Saved entries:
:::
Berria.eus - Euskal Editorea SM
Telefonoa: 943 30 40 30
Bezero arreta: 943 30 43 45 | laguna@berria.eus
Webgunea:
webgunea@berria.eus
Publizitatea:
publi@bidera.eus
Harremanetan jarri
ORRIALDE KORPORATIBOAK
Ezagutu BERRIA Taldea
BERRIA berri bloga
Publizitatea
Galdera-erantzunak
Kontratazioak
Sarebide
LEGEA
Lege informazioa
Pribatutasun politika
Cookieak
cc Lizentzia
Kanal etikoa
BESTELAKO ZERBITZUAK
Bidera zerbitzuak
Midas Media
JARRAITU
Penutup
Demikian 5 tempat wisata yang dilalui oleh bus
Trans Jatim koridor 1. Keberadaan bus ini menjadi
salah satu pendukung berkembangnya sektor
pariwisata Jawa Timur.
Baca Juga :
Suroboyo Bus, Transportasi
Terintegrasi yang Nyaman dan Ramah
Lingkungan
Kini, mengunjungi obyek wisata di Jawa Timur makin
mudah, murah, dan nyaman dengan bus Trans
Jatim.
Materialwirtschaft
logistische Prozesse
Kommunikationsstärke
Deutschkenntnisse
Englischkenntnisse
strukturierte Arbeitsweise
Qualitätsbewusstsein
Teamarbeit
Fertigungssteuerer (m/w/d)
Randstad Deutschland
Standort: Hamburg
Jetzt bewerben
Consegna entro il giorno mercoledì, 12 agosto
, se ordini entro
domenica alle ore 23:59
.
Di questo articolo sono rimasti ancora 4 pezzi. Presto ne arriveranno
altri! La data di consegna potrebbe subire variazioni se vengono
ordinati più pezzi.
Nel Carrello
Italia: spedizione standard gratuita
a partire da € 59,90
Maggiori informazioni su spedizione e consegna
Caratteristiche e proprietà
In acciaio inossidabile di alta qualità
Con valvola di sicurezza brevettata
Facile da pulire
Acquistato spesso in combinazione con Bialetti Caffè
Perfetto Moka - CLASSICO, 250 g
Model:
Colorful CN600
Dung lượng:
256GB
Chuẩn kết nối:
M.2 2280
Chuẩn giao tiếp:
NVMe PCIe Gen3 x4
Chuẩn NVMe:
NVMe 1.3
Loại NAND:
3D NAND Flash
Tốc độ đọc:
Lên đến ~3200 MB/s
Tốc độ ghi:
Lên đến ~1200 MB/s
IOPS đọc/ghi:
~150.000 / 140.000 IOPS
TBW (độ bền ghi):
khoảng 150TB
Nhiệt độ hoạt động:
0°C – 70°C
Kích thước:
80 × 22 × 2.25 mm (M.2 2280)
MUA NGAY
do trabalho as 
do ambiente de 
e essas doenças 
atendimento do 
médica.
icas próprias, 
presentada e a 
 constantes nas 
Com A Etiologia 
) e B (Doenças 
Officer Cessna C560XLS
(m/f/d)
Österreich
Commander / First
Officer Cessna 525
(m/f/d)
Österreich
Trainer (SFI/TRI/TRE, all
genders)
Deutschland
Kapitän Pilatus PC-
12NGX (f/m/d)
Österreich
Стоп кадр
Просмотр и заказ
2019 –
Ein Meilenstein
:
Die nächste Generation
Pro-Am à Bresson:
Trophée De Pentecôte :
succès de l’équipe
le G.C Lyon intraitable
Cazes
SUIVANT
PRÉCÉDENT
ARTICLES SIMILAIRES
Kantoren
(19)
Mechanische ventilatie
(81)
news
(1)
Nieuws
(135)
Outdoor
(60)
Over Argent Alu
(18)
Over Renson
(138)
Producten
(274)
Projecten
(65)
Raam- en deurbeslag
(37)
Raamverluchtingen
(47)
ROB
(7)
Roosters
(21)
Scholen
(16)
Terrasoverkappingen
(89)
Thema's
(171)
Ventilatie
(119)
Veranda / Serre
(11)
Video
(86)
:::
**TASK GOAL**
Reproduce exactly the entries above, limited to the lines from the one with "3D NAND Flash" through the one with "do ambiente de", both included.

**RESULT OF THE EXERCISE**
3D NAND Flash
Tốc độ đọc:
Lên đến ~3200 MB/s
Tốc độ ghi:
Lên đến ~1200 MB/s
IOPS đọc/ghi:
~150.000 / 140.000 IOPS
TBW (độ bền ghi):
khoảng 150TB
Nhiệt độ hoạt động:
0°C – 70°C
Kích thước:
80 × 22 × 2.25 mm (M.2 2280)
MUA NGAY
do trabalho as 
do ambiente de 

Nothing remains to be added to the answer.